#### Exercise
The expected response is the full listing, retyped exactly, without its images.

#### Provided data
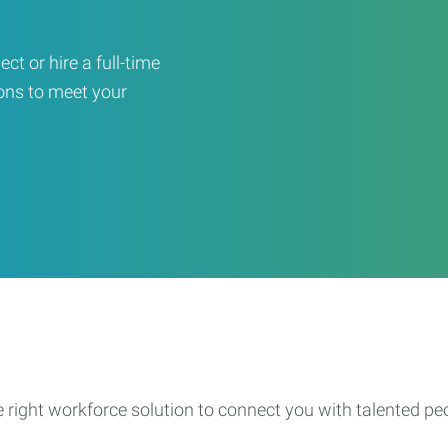
ct or hire a full-time
ons to meet your
e right workforce solution to connect you with talented pe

#### Task output
ct or hire a full-time
ons to meet your
e right workforce solution to connect you with talented pe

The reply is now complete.